◆ Provided entries
○ ○ ○ ○ ○

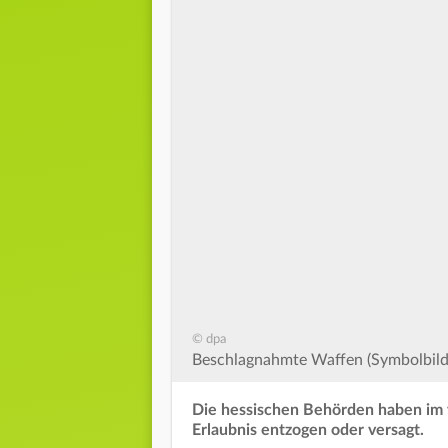
© dpa
Beschlagnahmte Waffen (Symbolbild
Die hessischen Behörden haben im 
Erlaubnis entzogen oder versagt.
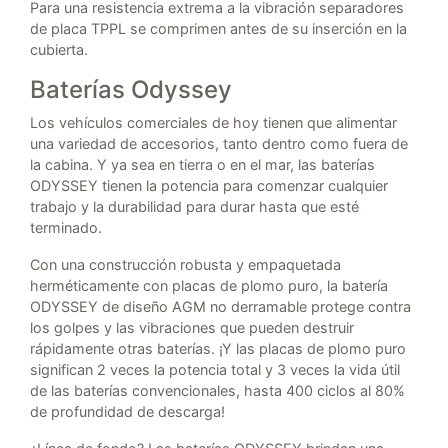
Para una resistencia extrema a la vibración separadores
de placa TPPL se comprimen antes de su inserción en la
cubierta.
Baterías Odyssey
Los vehículos comerciales de hoy tienen que alimentar
una variedad de accesorios, tanto dentro como fuera de
la cabina. Y ya sea en tierra o en el mar, las baterías
ODYSSEY tienen la potencia para comenzar cualquier
trabajo y la durabilidad para durar hasta que esté
terminado.
Con una construcción robusta y empaquetada
herméticamente con placas de plomo puro, la batería
ODYSSEY de diseño AGM no derramable protege contra
los golpes y las vibraciones que pueden destruir
rápidamente otras baterías. ¡Y las placas de plomo puro
significan 2 veces la potencia total y 3 veces la vida útil
de las baterías convencionales, hasta 400 ciclos al 80%
de profundidad de descarga!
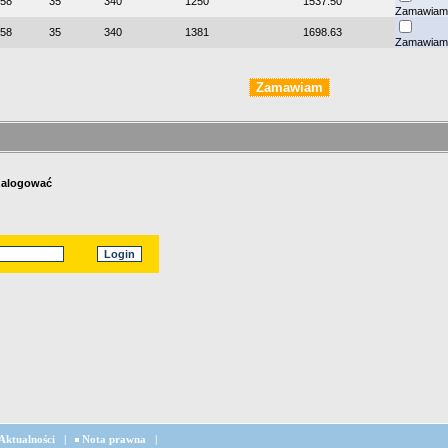
58
35
340
1250
1537.50
Zamawiam
58
35
340
1381
1698.63
Zamawiam
 zalogować
Aktualności
|
Nota prawna
|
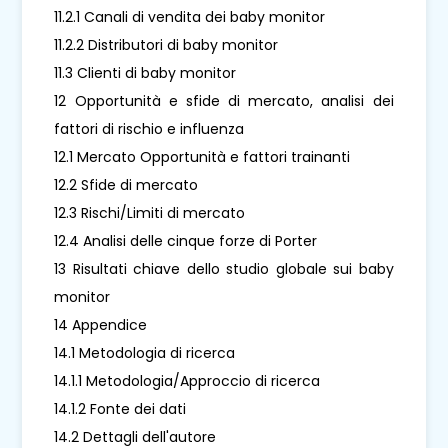
11.2.1 Canali di vendita dei baby monitor
11.2.2 Distributori di baby monitor
11.3 Clienti di baby monitor
12 Opportunità e sfide di mercato, analisi dei
fattori di rischio e influenza
12.1 Mercato Opportunità e fattori trainanti
12.2 Sfide di mercato
12.3 Rischi/Limiti di mercato
12.4 Analisi delle cinque forze di Porter
13 Risultati chiave dello studio globale sui baby
monitor
14 Appendice
14.1 Metodologia di ricerca
14.1.1 Metodologia/Approccio di ricerca
14.1.2 Fonte dei dati
14.2 Dettagli dell'autore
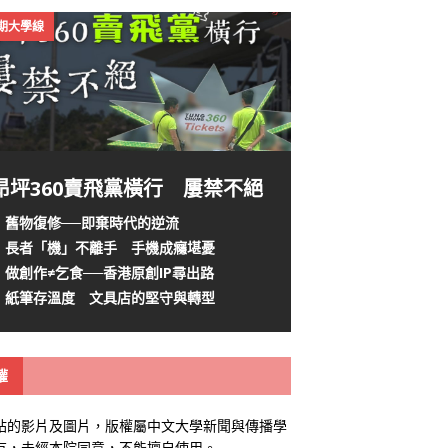
4期大學線
昂坪360賣飛黨橫行 屢禁不絕
舊物復修──即棄時代的逆流
長者「機」不離手 手機成癮堪憂
做創作≠乞食──香港原創IP尋出路
紙筆存溫度 文具店的堅守與轉型
權
站的影片及圖片，版權屬中文大學新聞與傳播學
有，未經本院同意，不能擅自使用。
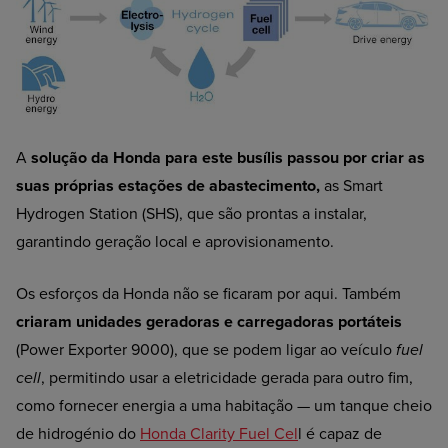
A
solução da Honda para este busílis passou por criar as
suas próprias estações de abastecimento,
as Smart
Hydrogen Station (SHS), que são prontas a instalar,
garantindo geração local e aprovisionamento.
Os esforços da Honda não se ficaram por aqui. Também
criaram unidades geradoras e carregadoras portáteis
(Power Exporter 9000), que se podem ligar ao veículo
fuel
cell
, permitindo usar a eletricidade gerada para outro fim,
como fornecer energia a uma habitação — um tanque cheio
de hidrogénio do
Honda Clarity Fuel Cel
l é capaz de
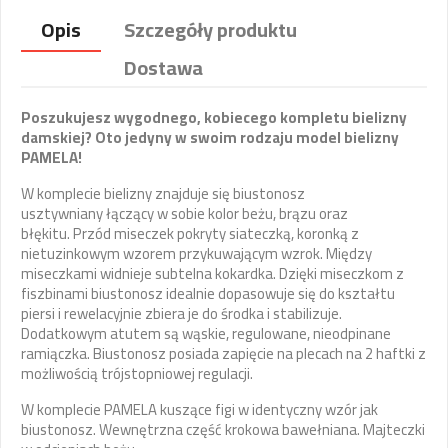
Opis
Szczegóły produktu
Dostawa
Poszukujesz wygodnego, kobiecego kompletu bielizny
damskiej? Oto jedyny w swoim rodzaju model bielizny
PAMELA!
W komplecie bielizny znajduje się biustonosz
usztywniany łączący w sobie kolor beżu, brązu oraz
błękitu. Przód miseczek pokryty siateczką, koronką z
nietuzinkowym wzorem przykuwającym wzrok. Między
miseczkami widnieje subtelna kokardka. Dzięki miseczkom z
fiszbinami biustonosz idealnie dopasowuje się do kształtu
piersi i rewelacyjnie zbiera je do środka i stabilizuje.
Dodatkowym atutem są wąskie, regulowane, nieodpinane
ramiączka. Biustonosz posiada zapięcie na plecach na 2 haftki z
możliwością trójstopniowej regulacji.
W komplecie PAMELA kuszące figi w identyczny wzór jak
biustonosz. Wewnętrzna część krokowa bawełniana. Majteczki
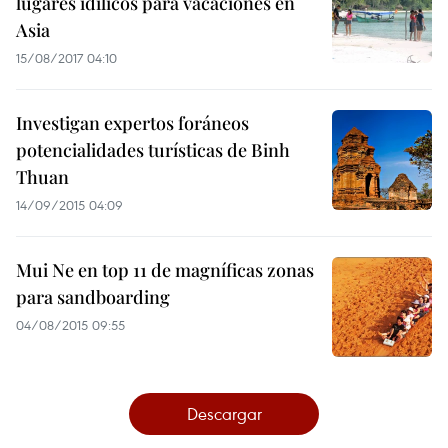
lugares idílicos para vacaciones en
Asia
15/08/2017 04:10
Investigan expertos foráneos
potencialidades turísticas de Binh
Thuan
14/09/2015 04:09
Mui Ne en top 11 de magníficas zonas
para sandboarding
04/08/2015 09:55
Descargar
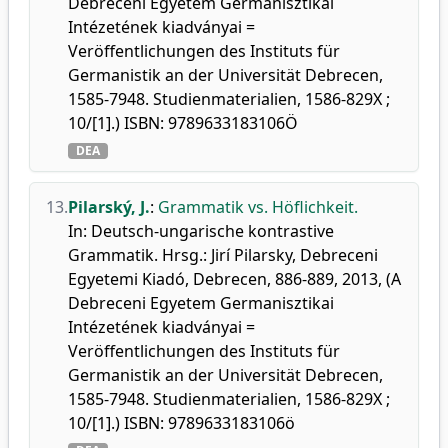
Debreceni Egyetem Germanisztikai
Intézetének kiadványai =
Veröffentlichungen des Instituts für
Germanistik an der Universität Debrecen,
1585-7948. Studienmaterialien, 1586-829X ;
10/[1].) ISBN: 9789633183106Ö
DEA
13.
Pilarský, J.
:
Grammatik vs. Höflichkeit.
In: Deutsch-ungarische kontrastive
Grammatik. Hrsg.: Jirí Pilarsky, Debreceni
Egyetemi Kiadó, Debrecen, 886-889, 2013, (A
Debreceni Egyetem Germanisztikai
Intézetének kiadványai =
Veröffentlichungen des Instituts für
Germanistik an der Universität Debrecen,
1585-7948. Studienmaterialien, 1586-829X ;
10/[1].) ISBN: 9789633183106ö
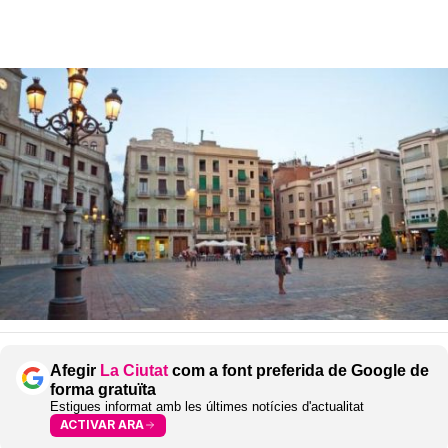
Afegir
La Ciutat
com a font preferida de Google de
forma gratuïta
Estigues informat amb les últimes notícies d'actualitat
ACTIVAR ARA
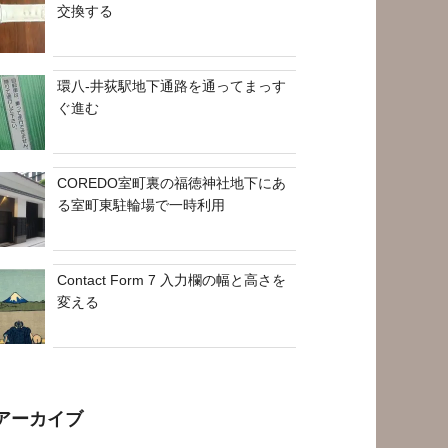
交換する
環八-井荻駅地下通路を通ってまっす
ぐ進む
COREDO室町裏の福徳神社地下にあ
る室町東駐輪場で一時利用
Contact Form 7 入力欄の幅と高さを
変える
アーカイブ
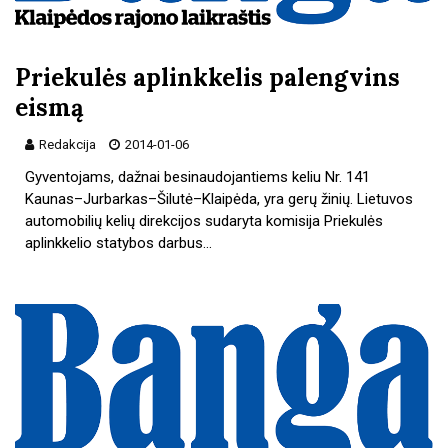
Priekulės aplinkkelis palengvins
eismą
Redakcija
2014-01-06
Gyventojams, dažnai besinaudojantiems keliu Nr. 141
Kaunas–Jurbarkas–Šilutė–Klaipėda, yra gerų žinių. Lietuvos
automobilių kelių direkcijos sudaryta komisija Priekulės
aplinkkelio statybos darbus…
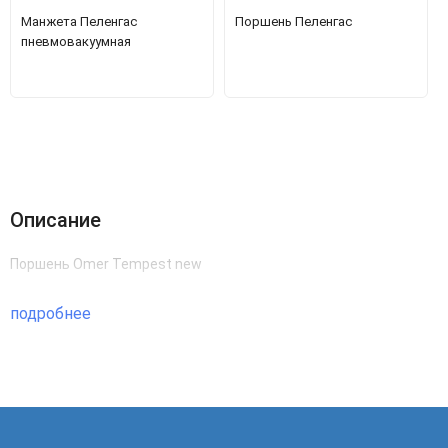
Манжета Пеленгас
Поршень Пеленгас
пневмовакуумная
Описание
Поршень Omer Tempest new
подробнее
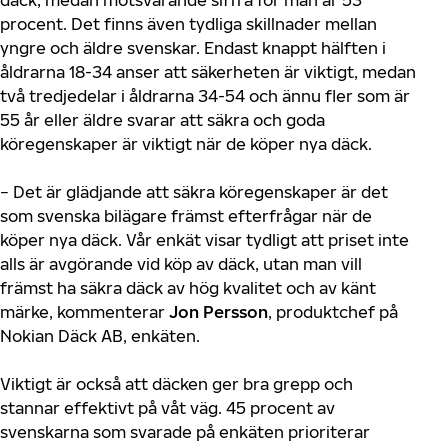
däck, medan motsvarande siffra för män är 53
procent. Det finns även tydliga skillnader mellan
yngre och äldre svenskar. Endast knappt hälften i
åldrarna 18-34 anser att säkerheten är viktigt, medan
två tredjedelar i åldrarna 34-54 och ännu fler som är
55 år eller äldre svarar att säkra och goda
köregenskaper är viktigt när de köper nya däck.
− Det är glädjande att säkra köregenskaper är det
som svenska bilägare främst efterfrågar när de
köper nya däck. Vår enkät visar tydligt att priset inte
alls är avgörande vid köp av däck, utan man vill
främst ha säkra däck av hög kvalitet och av känt
märke, kommenterar
Jon Persson
, produktchef på
Nokian Däck AB, enkäten.
Viktigt är också att däcken ger bra grepp och
stannar effektivt på våt väg. 45 procent av
svenskarna som svarade på enkäten prioriterar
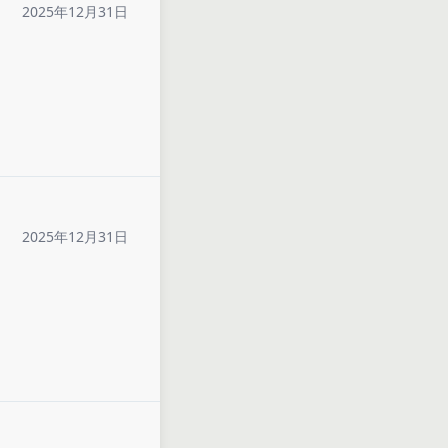
2025年12月31日
2025年12月31日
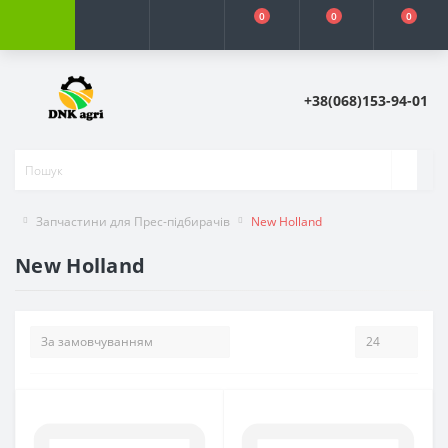
0
0
0
+38(068)153-94-01
Запчастини для Прес-підбирачів
New Holland
New Holland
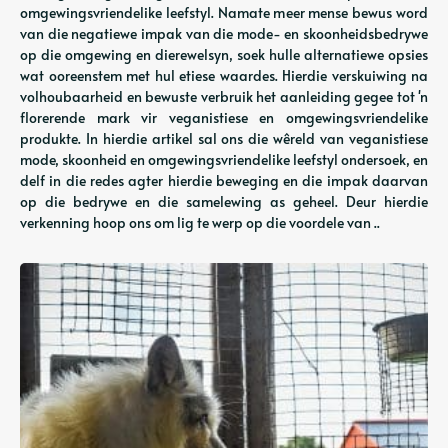
omgewingsvriendelike leefstyl. Namate meer mense bewus word
van die negatiewe impak van die mode- en skoonheidsbedrywe
op die omgewing en dierewelsyn, soek hulle alternatiewe opsies
wat ooreenstem met hul etiese waardes. Hierdie verskuiwing na
volhoubaarheid en bewuste verbruik het aanleiding gegee tot 'n
florerende mark vir veganistiese en omgewingsvriendelike
produkte. In hierdie artikel sal ons die wêreld van veganistiese
mode, skoonheid en omgewingsvriendelike leefstyl ondersoek, en
delf in die redes agter hierdie beweging en die impak daarvan
op die bedrywe en die samelewing as geheel. Deur hierdie
verkenning hoop ons om lig te werp op die voordele van ..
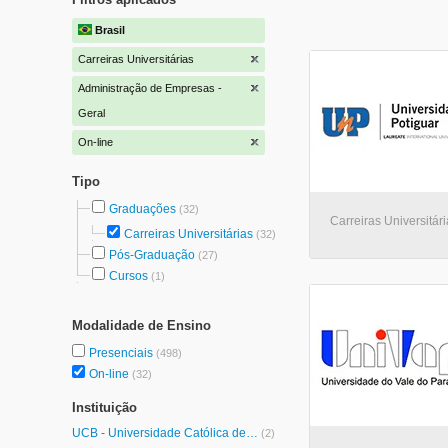
Brasil
Carreiras Universitárias
Administração de Empresas -
Geral
On-line
Tipo
Graduações
(32)
Carreiras Universitári
Carreiras Universitárias
(32)
Pós-Graduação
(27)
Cursos
(1)
Modalidade de Ensino
Presenciais
(498)
On-line
(32)
Instituição
UCB - Universidade Católica de Brasília
(2)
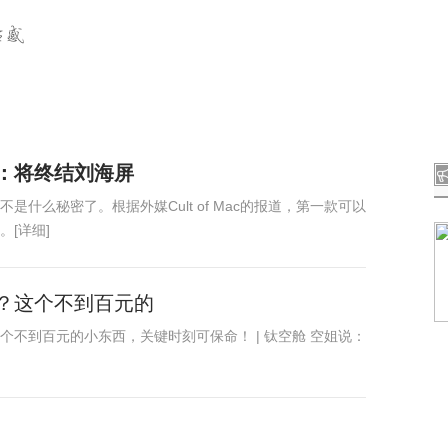
智能
大数据
通信.计算
创业.趋势
前沿
：将终结刘海屏
什么秘密了。根据外媒Cult of Mac的报道，第一款可以
[详细]
？这个不到百元的
不到百元的小东西，关键时刻可保命！ | 钛空舱 空姐说：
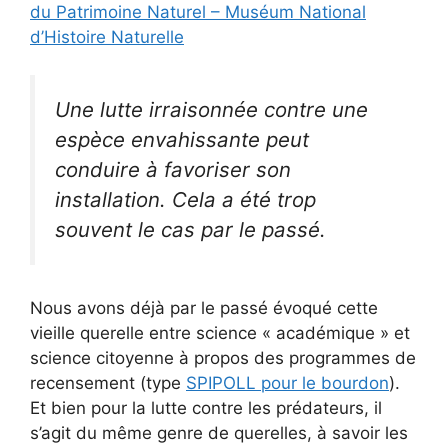
du Patrimoine Naturel – Muséum National
d’Histoire Naturelle
Une lutte irraisonnée contre une
espèce envahissante peut
conduire à favoriser son
installation. Cela a été trop
souvent le cas par le passé.
Nous avons déjà par le passé évoqué cette
vieille querelle entre science « académique » et
science citoyenne à propos des programmes de
recensement (type
SPIPOLL pour le bourdon
).
Et bien pour la lutte contre les prédateurs, il
s’agit du même genre de querelles, à savoir les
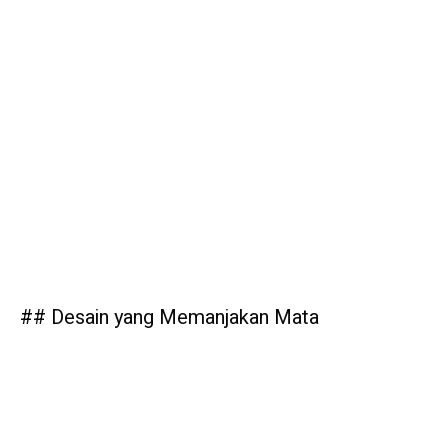
## Desain yang Memanjakan Mata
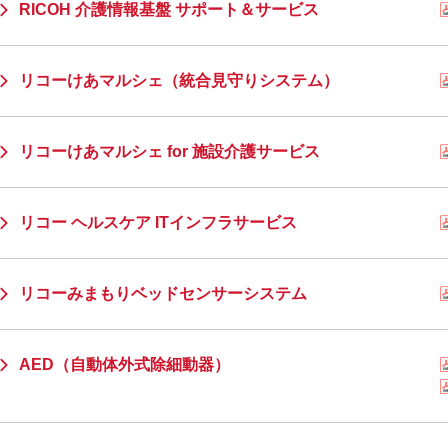
RICOH 介護情報基盤 サポート＆サービス
リコーけあマルシェ（統合見守りシステム）
リコーけあマルシェ for 施設介護サービス
リコー ヘルスケア ITインフラサービス
リコーみまもりベッドセンサーシステム
AED（自動体外式除細動器）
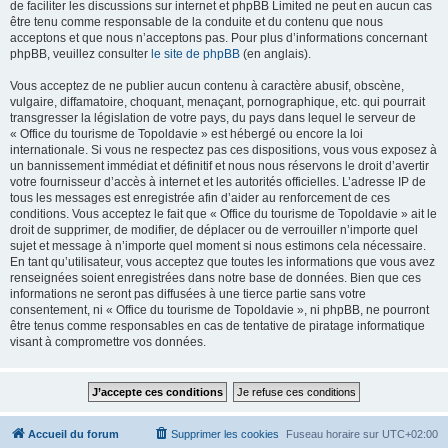
de faciliter les discussions sur internet et phpBB Limited ne peut en aucun cas
être tenu comme responsable de la conduite et du contenu que nous
acceptons et que nous n’acceptons pas. Pour plus d’informations concernant
phpBB, veuillez consulter
le site de phpBB
(en anglais).
Vous acceptez de ne publier aucun contenu à caractère abusif, obscène,
vulgaire, diffamatoire, choquant, menaçant, pornographique, etc. qui pourrait
transgresser la législation de votre pays, du pays dans lequel le serveur de
« Office du tourisme de Topoldavie » est hébergé ou encore la loi
internationale. Si vous ne respectez pas ces dispositions, vous vous exposez à
un bannissement immédiat et définitif et nous nous réservons le droit d’avertir
votre fournisseur d’accès à internet et les autorités officielles. L’adresse IP de
tous les messages est enregistrée afin d’aider au renforcement de ces
conditions. Vous acceptez le fait que « Office du tourisme de Topoldavie » ait le
droit de supprimer, de modifier, de déplacer ou de verrouiller n’importe quel
sujet et message à n’importe quel moment si nous estimons cela nécessaire.
En tant qu’utilisateur, vous acceptez que toutes les informations que vous avez
renseignées soient enregistrées dans notre base de données. Bien que ces
informations ne seront pas diffusées à une tierce partie sans votre
consentement, ni « Office du tourisme de Topoldavie », ni phpBB, ne pourront
être tenus comme responsables en cas de tentative de piratage informatique
visant à compromettre vos données.
Accueil du forum
Supprimer les cookies
Fuseau horaire sur
UTC+02:00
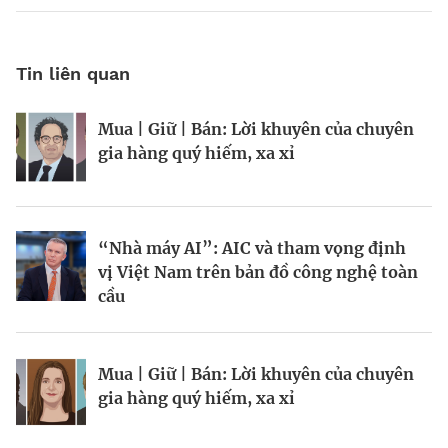
Tin liên quan
Mua | Giữ | Bán: Lời khuyên của chuyên
Kinh Bắc gia nhập lĩnh vực AI với dự án
Tiền cũng mọc trên cây, chỉ là hơi chậm
gia hàng quý hiếm, xa xỉ
tỷ đô
chút?
“Nhà máy AI”: AIC và tham vọng định
Chiến lược bảo vệ vốn trước rủi ro thị
Chuyên gia “theo dõi” tỷ phú
vị Việt Nam trên bản đồ công nghệ toàn
trường
cầu
BRANDCONNECT
| Brand Contributor
Mua | Giữ | Bán: Lời khuyên của chuyên
Mua | Giữ | Bán: Lời khuyên của chuyên
Hiệp hội Logistics và Cảng biển
gia hàng quý hiếm, xa xỉ
gia hàng quý hiếm, xa xỉ
TP.HCM: Hợp nhất sức mạnh, vươn tầm
khu vực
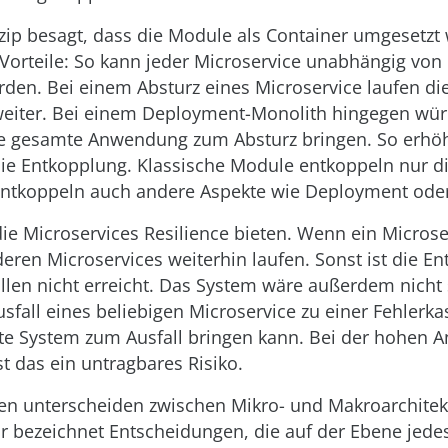
zip besagt, dass die Module als Container umgesetzt
 Vorteile: So kann jeder Microservice unabhängig vo
rden. Bei einem Absturz eines Microservice laufen di
weiter. Bei einem Deployment-Monolith hingegen wür
ie gesamte Anwendung zum Absturz bringen. So erhö
die Entkopplung. Klassische Module entkoppeln nur di
entkoppeln auch andere Aspekte wie Deployment oder
ie Microservices Resilience bieten. Wenn ein Microser
ren Microservices weiterhin laufen. Sonst ist die E
llen nicht erreicht. Das System wäre außerdem nicht
Ausfall eines beliebigen Microservice zu einer Fehlerk
e System zum Ausfall bringen kann. Bei der hohen A
st das ein untragbares Risiko.
ien unterscheiden zwischen Mikro- und Makroarchitek
r bezeichnet Entscheidungen, die auf der Ebene jede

○ ○ ○ ○ ○

◆ What you have to do
Return only the lines running from the top of the data to the line that holds "Baterías Odyssey". Include both of those lines, but skip the pictures.

◆ The answer
© dpa
Beschlagnahmte Waffen (Symbolbild
Die hessischen Behörden haben im 
Erlaubnis entzogen oder versagt.
Para una resistencia extrema a la vibración separadores
de placa TPPL se comprimen antes de su inserción en la
cubierta.
Baterías Odyssey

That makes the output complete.